Oblivion
Isobel took the phone from Danny and saw the tension knotting his brow ease slightly.
“Isobel, damn it,” her dad said, his voice growing louder, more frantic. “I said answer me!”
She didn’t raise the phone to her ear. Instead she stared at that picture. Studying it, she took in all the details—memorizing every last one. Just in case.
“Izzy?” her father said, and now his voice came soft, almost too quiet to hear. “If you’re there, for the love of God, please say something.”
“I love you—Mom, too,” she said. “And I’m sorry,” she added before driving her thumb into the end button.
26
Crisscrossed
Isobel turned her back on her brother, unable to meet his gaze again.
Re-entering the house, she dropped his cell to the floor and, dodging the cracked picture frames that littered the foyer floor and steps, pounded up the stairs.
The eyes in the photos seemed to watch her as she passed: Danny in his Scout uniform, Isobel in last year’s cheerleading portrait, all four members of her family beaming in front of the Christmas tree two Decembers ago.

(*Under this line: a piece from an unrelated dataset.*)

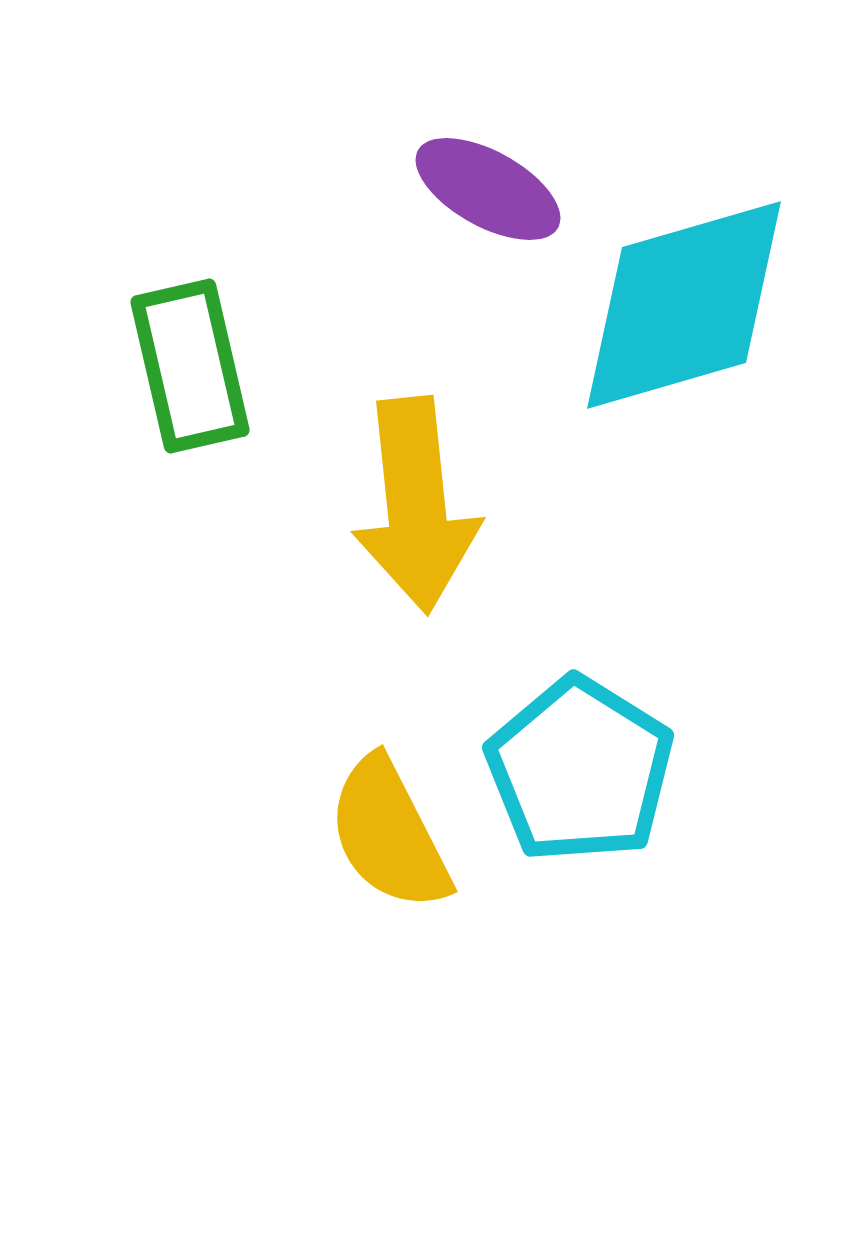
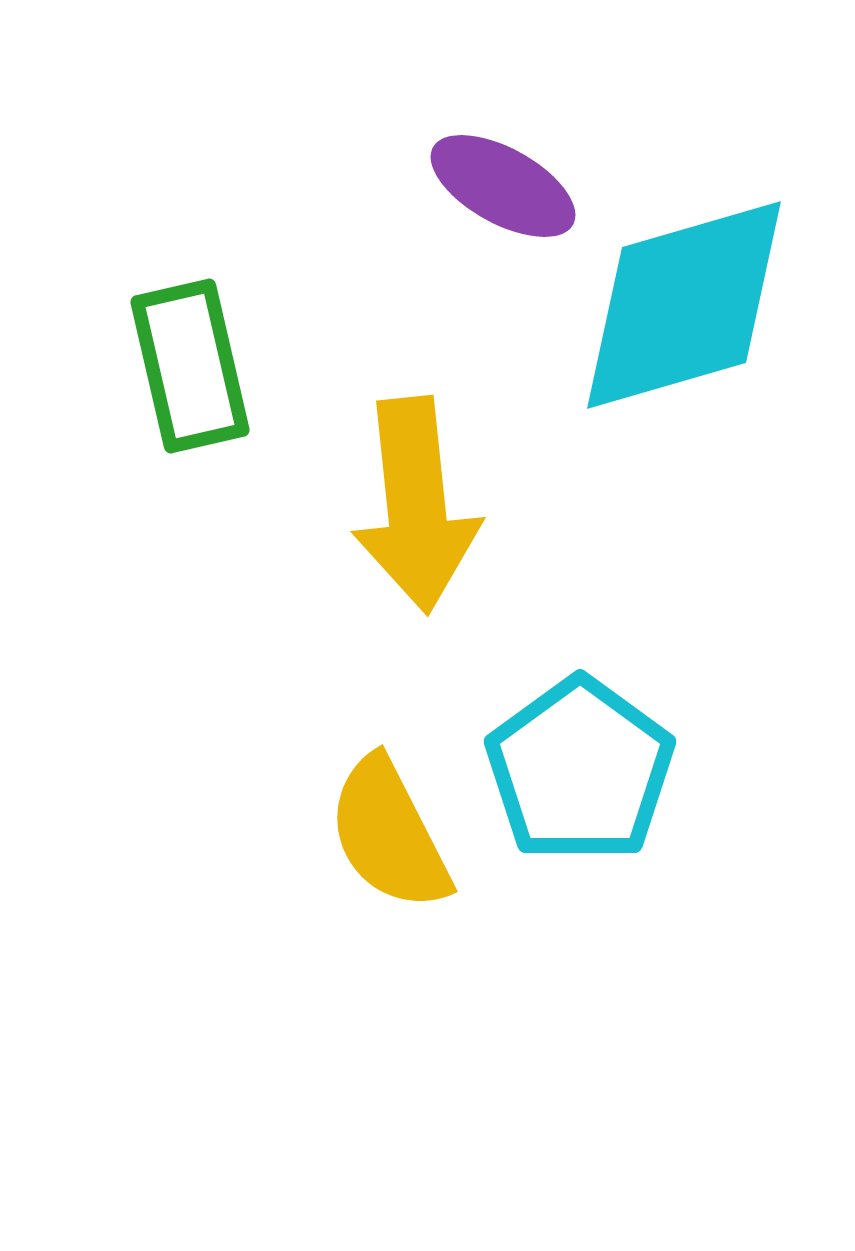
purple ellipse: moved 15 px right, 3 px up
cyan pentagon: rotated 4 degrees clockwise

Their mother and father’s wedding photo . . .
The storm door slammed a second time.
“Isobel, stop!” Danny yelled, and she heard him thundering after her.
Veering down the hall, Isobel hurried into her bedroom. She shoved the door closed just as Danny reached it.
“Open the door!” he yelled, banging, twisting the knob, but she’d already locked it.
She spun to face her room, which someone had ransacked.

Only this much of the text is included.